** EXERCISE MATERIALS follows **

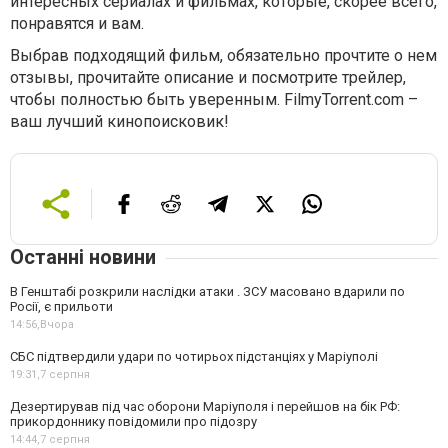
интересных сериалах и фильмах, которые, скорее всего,
понравятся и вам.
Выбрав подходящий фильм, обязательно прочтите о нем
отзывы, прочитайте описание и посмотрите трейлер,
чтобы полностью быть уверенным. FilmyTorrent.com –
ваш лучший кинопоисковик!
Останні новини
В Генштабі розкрили наслідки атаки . ЗСУ масовано вдарили по
Росії, є прильоти
14:56,
Вчора
СБС підтвердили удари по чотирьох підстанціях у Маріуполі
19:31,
7 серпня
Дезертирував під час оборони Маріуполя і перейшов на бік РФ:
прикордоннику повідомили про підозру
14:44,
7 серпня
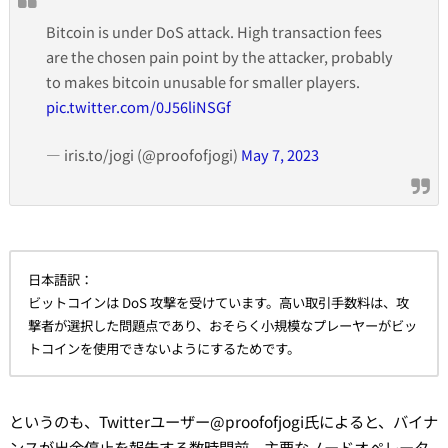
Bitcoin is under DoS attack. High transaction fees
are the chosen pain point by the attacker, probably
to makes bitcoin unusable for smaller players.
pic.twitter.com/0J56liNSGf
— iris.to/jogi (@proofofjogi)
May 7, 2023
日本語訳：
ビットコインは DoS 攻撃を受けています。高い取引手数料は、攻
撃者が選択した問題点であり、おそらく小規模なプレーヤーがビッ
トコインを使用できないようにするためです。
というのも、Twitterユーザー@proofofjogi氏によると、バイナ
ンスが出金停止を報告する数時間前、主要なノードオペレータ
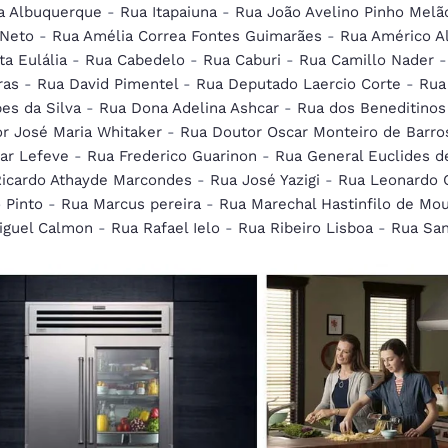
a Albuquerque
-
Rua Itapaiuna
-
Rua João Avelino Pinho Melã
 Neto
-
Rua Amélia Correa Fontes Guimarães
-
Rua Américo Al
a Eulália
-
Rua Cabedelo
-
Rua Caburi
-
Rua Camillo Nader
ras
-
Rua David Pimentel
-
Rua Deputado Laercio Corte
-
Rua
es da Silva
-
Rua Dona Adelina Ashcar
-
Rua dos Beneditinos
r José Maria Whitaker
-
Rua Doutor Oscar Monteiro de Barro
ar Lefeve
-
Rua Frederico Guarinon
-
Rua General Euclides d
Ricardo Athayde Marcondes
-
Rua José Yazigi
-
Rua Leonardo C
 Pinto
-
Rua Marcus pereira
-
Rua Marechal Hastinfilo de Mo
iguel Calmon
-
Rua Rafael Ielo
-
Rua Ribeiro Lisboa
-
Rua Sa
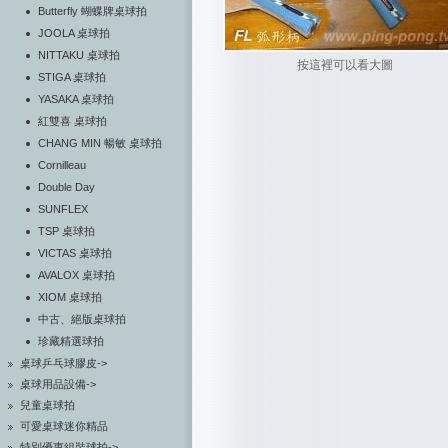
Butterfly 蝴蝶牌桌球拍
JOOLA 桌球拍
NITTAKU 桌球拍
按這裡可以看大圖
STIGA 桌球拍
YASAKA 桌球拍
紅雙喜 桌球拍
CHANG MIN 暢敏 桌球拍
Cornilleau
Double Day
SUNFLEX
TSP 桌球拍
VICTAS 桌球拍
AVALOX 桌球拍
XIOM 桌球拍
中古、絕版桌球拍
珍藏精選球拍
桌球乒乓球膠皮->
桌球用品設備->
兒童桌球拍
可愛桌球迷你精品
特別優惠組裝球拍->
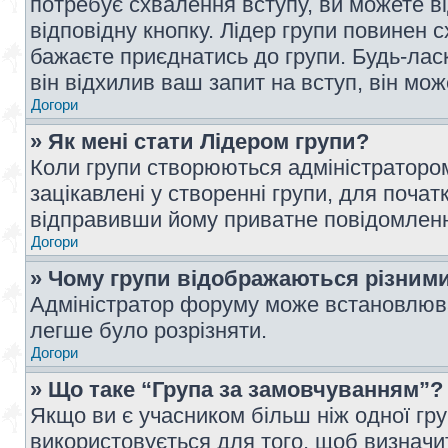
потребує схвалення вступу, ви можете ві
відповідну кнопку. Лідер групи повинен 
бажаєте приєднатись до групи. Будь-ласк
він відхилив ваш запит на вступ, він мож
Догори
» Як мені стати Лідером групи?
Коли групи створюються адміністратором
зацікавлені у створенні групи, для почат
відправивши йому приватне повідомлен
Догори
» Чому групи відображаються різним
Адміністратор форуму може встановлюва
легше було розрізняти.
Догори
» Що таке “Група за замовчуванням”?
Якщо ви є учасником більш ніж одної гр
використовується для того, щоб визначит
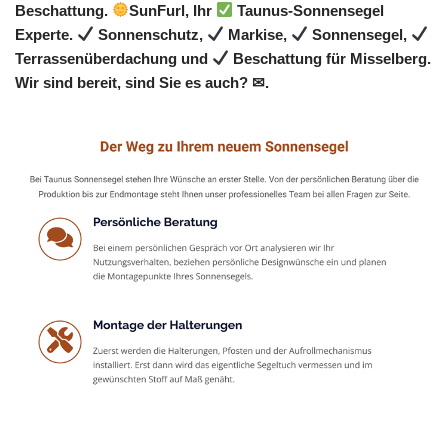
Beschattung.
SunFurl, Ihr
Taunus-Sonnensegel
Experte.
Sonnenschutz,
Markise,
Sonnensegel,
Terrassenüberdachung und
Beschattung für Misselberg.
Wir sind bereit, sind Sie es auch? ✉.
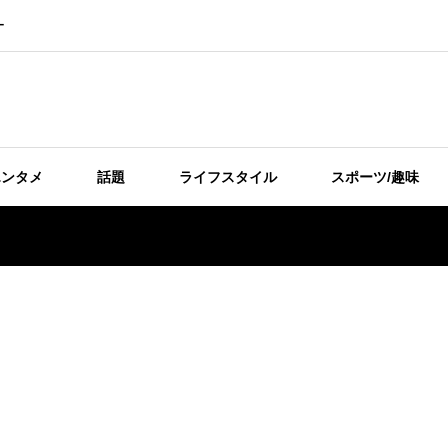
ー
エンタメ
話題
ライフスタイル
スポーツ/趣味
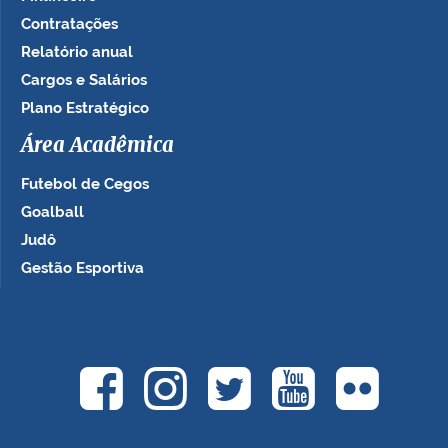
Contratações
Relatório anual
Cargos e Salários
Plano Estratégico
Área Acadêmica
Futebol de Cegos
Goalball
Judô
Gestão Esportiva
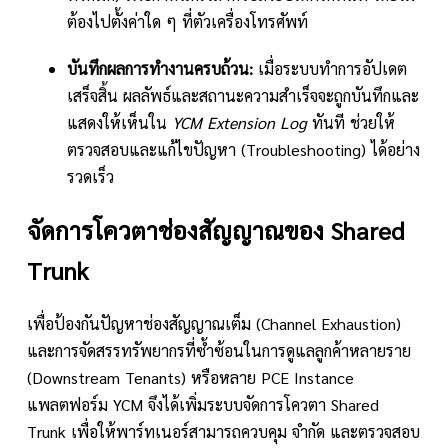
ต้องไปตั้งค่าใด ๆ ที่ตัวเครื่องโทรศัพท์
บันทึกผลการทำงานครบถ้วน:
เมื่อระบบทำการอัปเดต
เสร็จสิ้น ผลลัพธ์และสถานะความสำเร็จจะถูกบันทึกและ
แสดงให้เห็นใน
YCM Extension Log
ทันที ช่วยให้
ตรวจสอบและแก้ไขปัญหา (Troubleshooting) ได้อย่าง
รวดเร็ว
จัดการโควตาช่องสัญญาณของ Shared
Trunk
เพื่อป้องกันปัญหาช่องสัญญาณเต็ม (Channel Exhaustion)
และการจัดสรรทรัพยากรที่ซ้ำซ้อนในการดูแลลูกค้าหลายราย
(Downstream Tenants) หรือหลาย PCE Instance
แพลตฟอร์ม YCM จึงได้เพิ่มระบบจัดการโควตา Shared
Trunk เพื่อให้พาร์ทเนอร์สามารถควบคุม จำกัด และตรวจสอบ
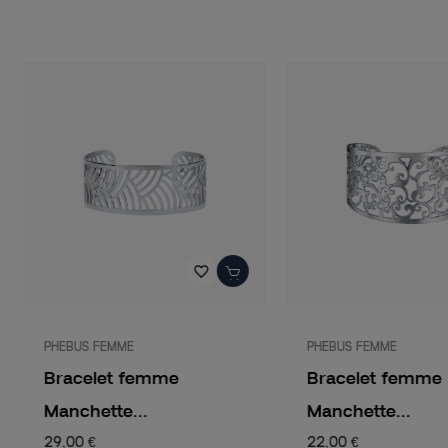
favorite_border
PHEBUS FEMME
PHEBUS FEMME
Bracelet femme
Bracelet femme
Manchette...
Manchette...
29,00 €
22,00 €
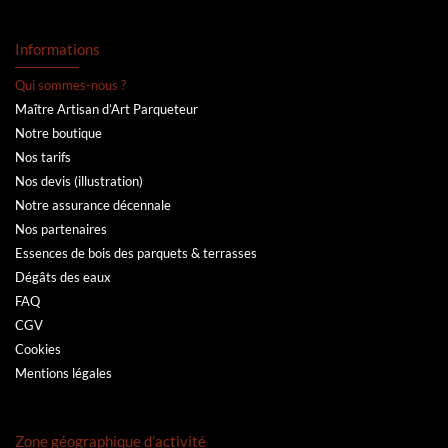
Informations
Qui sommes-nous ?
Maître Artisan d’Art Parqueteur
Notre boutique
Nos tarifs
Nos devis (illustration)
Notre assurance décennale
Nos partenaires
Essences de bois des parquets & terrasses
Dégâts des eaux
FAQ
CGV
Cookies
Mentions légales
Zone géographique d’activité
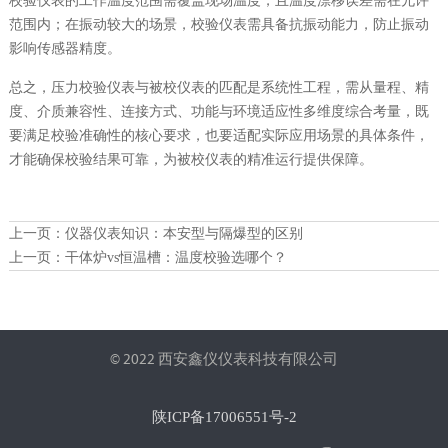
校验仪表的工作温度范围需覆盖现场温度，且温度漂移误差需在允许
范围内；在振动较大的场景，校验仪表需具备抗振动能力，防止振动
影响传感器精度。
总之，压力校验仪表与被校仪表的匹配是系统性工程，需从量程、精
度、介质兼容性、连接方式、功能与环境适应性多维度综合考量，既
要满足校验准确性的核心要求，也要适配实际应用场景的具体条件，
才能确保校验结果可靠，为被校仪表的精准运行提供保障。
上一页：
仪器仪表知识：本安型与隔爆型的区别
上一页：
干体炉vs恒温槽：温度校验选哪个？
© 2022 西安鑫仪仪表科技有限公司
陕ICP备17006551号-2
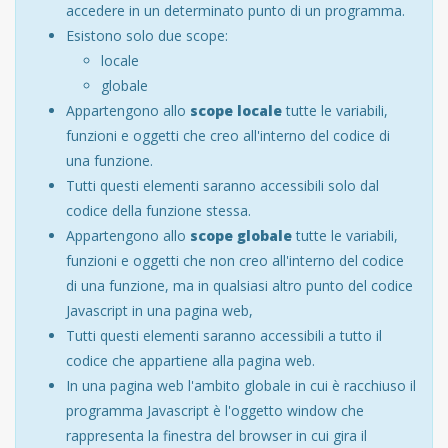
accedere in un determinato punto di un programma.
Esistono solo due scope:
locale
globale
Appartengono allo
scope locale
tutte le variabili,
funzioni e oggetti che creo all'interno del codice di
una funzione.
Tutti questi elementi saranno accessibili solo dal
codice della funzione stessa.
Appartengono allo
scope globale
tutte le variabili,
funzioni e oggetti che non creo all'interno del codice
di una funzione, ma in qualsiasi altro punto del codice
Javascript in una pagina web,
Tutti questi elementi saranno accessibili a tutto il
codice che appartiene alla pagina web.
In una pagina web l'ambito globale in cui è racchiuso il
programma Javascript è l'oggetto window che
rappresenta la finestra del browser in cui gira il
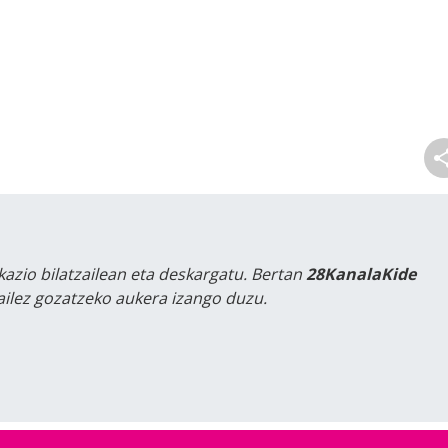
kazio bilatzailean eta deskargatu. Bertan
28KanalaKide
tailez gozatzeko aukera izango duzu.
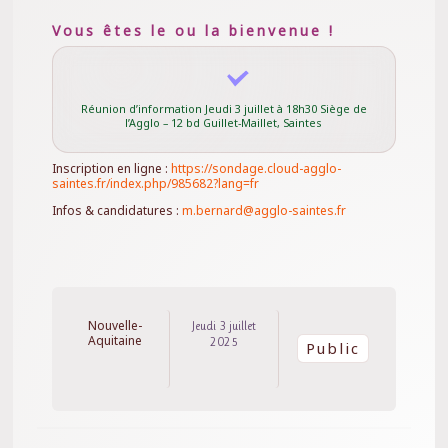
Vous êtes le ou la bienvenue !
Réunion d’information Jeudi 3 juillet à 18h30 Siège de
l’Agglo – 12 bd Guillet-Maillet, Saintes
Inscription en ligne :
https://sondage.cloud-agglo-
saintes.fr/index.php/985682?lang=fr
Infos & candidatures :
m.bernard@agglo-saintes.fr
Nouvelle-
Jeudi 3 juillet
Aquitaine
2025
Public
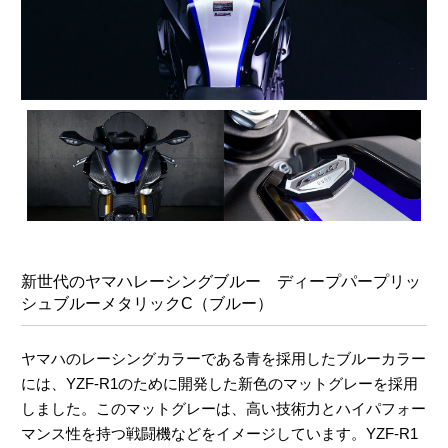
新世代のヤマハレーシングブルー
ディープパープリッ
シュブルーメタリックC（ブルー）
ヤマハのレーシングカラーである青を採用したブルーカラー
には、YZF-R1のために開発した新色のマットグレーを採用
しました。このマットグレーは、高い技術力とハイパフォー
マンス性を持つ戦闘機などをイメージしています。YZF-R1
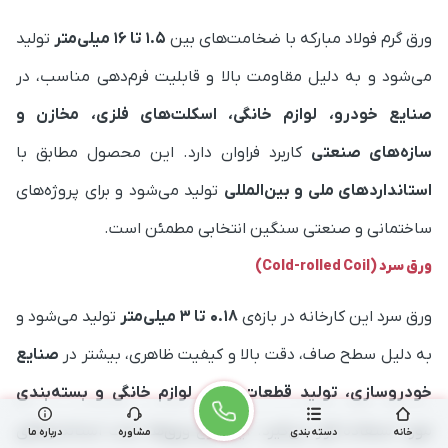
ورق گرم فولاد مبارکه با ضخامت‌های بین
۱.۵ تا ۱۶ میلی‌متر
تولید
می‌شود و به دلیل مقاومت بالا و قابلیت فرم‌دهی مناسب، در
صنایع خودرو، لوازم خانگی، اسکلت‌های فلزی، مخازن و
سازه‌های صنعتی
کاربرد فراوان دارد. این محصول مطابق با
استانداردهای ملی و بین‌المللی
تولید می‌شود و برای پروژه‌های
ساختمانی و صنعتی سنگین انتخابی مطمئن است.
ورق سرد (Cold-rolled Coil)
ورق سرد این کارخانه در بازه‌ی
۰.۱۸ تا ۳ میلی‌متر
تولید می‌شود و
به دلیل سطح صاف، دقت بالا و کیفیت ظاهری، بیشتر در
صنایع
خودروسازی، تولید قطعات برقی، لوازم خانگی و بسته‌بندی
مورد استفاده قرار می‌گیرد. این نوع ورق‌ها تحت استانداردهای
خانه
دسته بندی
مشاوره
درباره ما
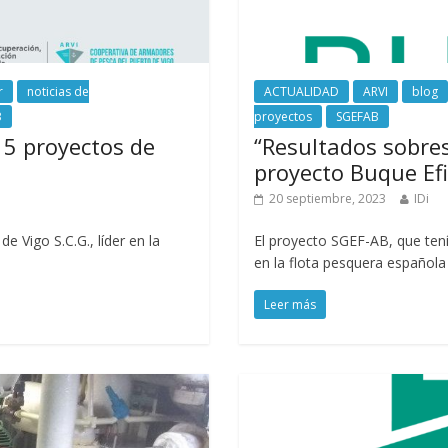
r
noticias de
ACTUALIDAD
ARVI
blog
B
proyectos
SGEFAB
 5 proyectos de
“Resultados sobresa
proyecto Buque Efi
20 septiembre, 2023
IDi
 Vigo S.C.G., líder en la
El proyecto SGEF-AB, que tení
en la flota pesquera español
Leer más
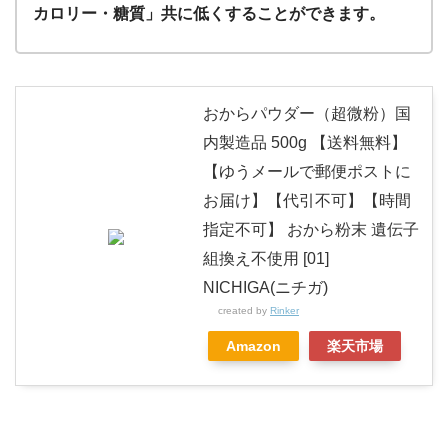
カロリー・糖質」共に低くすることができます。
おからパウダー（超微粉）国
内製造品 500g 【送料無料】
【ゆうメールで郵便ポストに
お届け】【代引不可】【時間
指定不可】 おから粉末 遺伝子
組換え不使用 [01]
NICHIGA(ニチガ)
created by
Rinker
Amazon
楽天市場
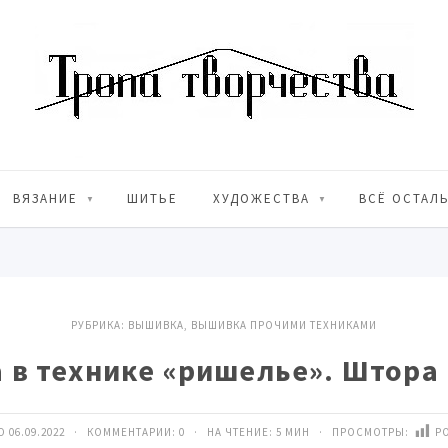
ВЯЗАНИЕ
ШИТЬЕ
ХУДОЖЕСТВА
ВСЁ ОСТАЛ
РУБРИКА:
ВЫШИВКА
,
ВЫШИВКА ПРОЧИМИ ТЕХНИКАМИ
в технике «ришелье». Штора 
 06.09.2022 · КОММЕНТАРИИ:
0
· НА ЧТЕНИЕ: 5 МИН · ПРОСМОТРЫ:
PO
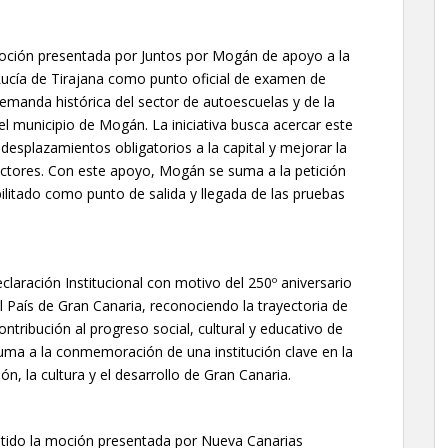
moción presentada por Juntos por Mogán de apoyo a la
a Lucía de Tirajana como punto oficial de examen de
demanda histórica del sector de autoescuelas y de la
o el municipio de Mogán. La iniciativa busca acercar este
 desplazamientos obligatorios a la capital y mejorar la
uctores. Con este apoyo, Mogán se suma a la petición
bilitado como punto de salida y llegada de las pruebas
aración Institucional con motivo del 250º aniversario
País de Gran Canaria, reconociendo la trayectoria de
ntribución al progreso social, cultural y educativo de
suma a la conmemoración de una institución clave en la
n, la cultura y el desarrollo de Gran Canaria.
tido la moción presentada por Nueva Canarias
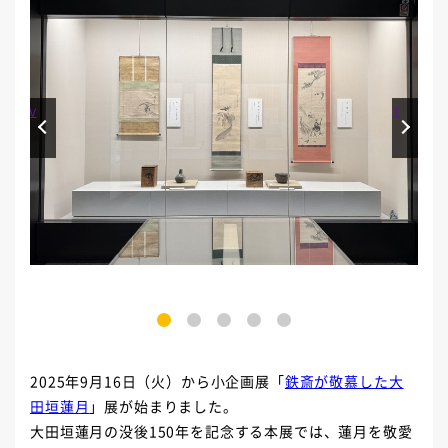
Prev
Next
1
2
3
4
5
2025年9月16日（火）から小企画展「
鉄斎が敬慕した大
田垣蓮月
」展が始まりました。
大田垣蓮月の没後150年を記念する本展では、蓮月を敬愛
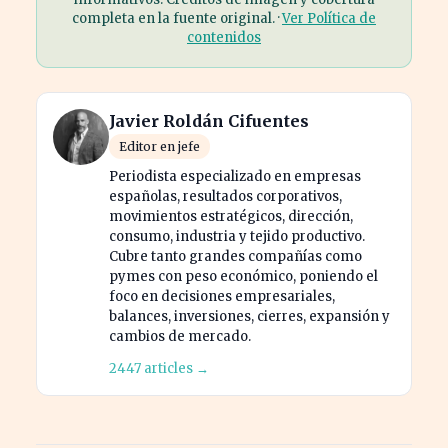
completa en la fuente original. ·
Ver Política de
contenidos
Javier Roldán Cifuentes
Editor en jefe
Periodista especializado en empresas
españolas, resultados corporativos,
movimientos estratégicos, dirección,
consumo, industria y tejido productivo.
Cubre tanto grandes compañías como
pymes con peso económico, poniendo el
foco en decisiones empresariales,
balances, inversiones, cierres, expansión y
cambios de mercado.
2447 articles →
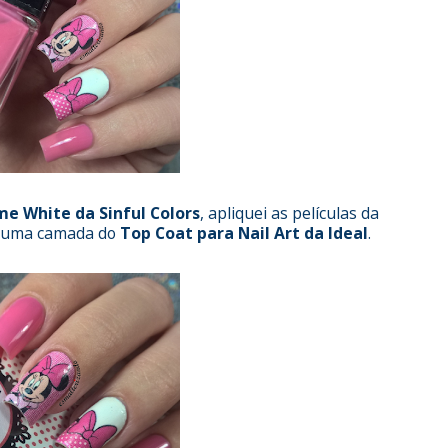
e White da Sinful Colors
, apliquei as películas da
m uma camada do
Top Coat para Nail Art da Ideal
.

** End of EXERCISE MATERIALS **

- DIRECTIONS: Start at the top of the entries and repeat each line exactly, ending at the line that contains "Bitcoin is under". Pictures are not part of the copy.

- YOUR SOLUTION:
интересных сериалах и фильмах, которые, скорее всего,
понравятся и вам.
Выбрав подходящий фильм, обязательно прочтите о нем
отзывы, прочитайте описание и посмотрите трейлер,
чтобы полностью быть уверенным. FilmyTorrent.com –
ваш лучший кинопоисковик!
Останні новини
В Генштабі розкрили наслідки атаки . ЗСУ масовано вдарили по
Росії, є прильоти
14:56,
Вчора
СБС підтвердили удари по чотирьох підстанціях у Маріуполі
19:31,
7 серпня
Дезертирував під час оборони Маріуполя і перейшов на бік РФ:
прикордоннику повідомили про підозру
14:44,
7 серпня
Bitcoin is under DoS attack. High transaction fees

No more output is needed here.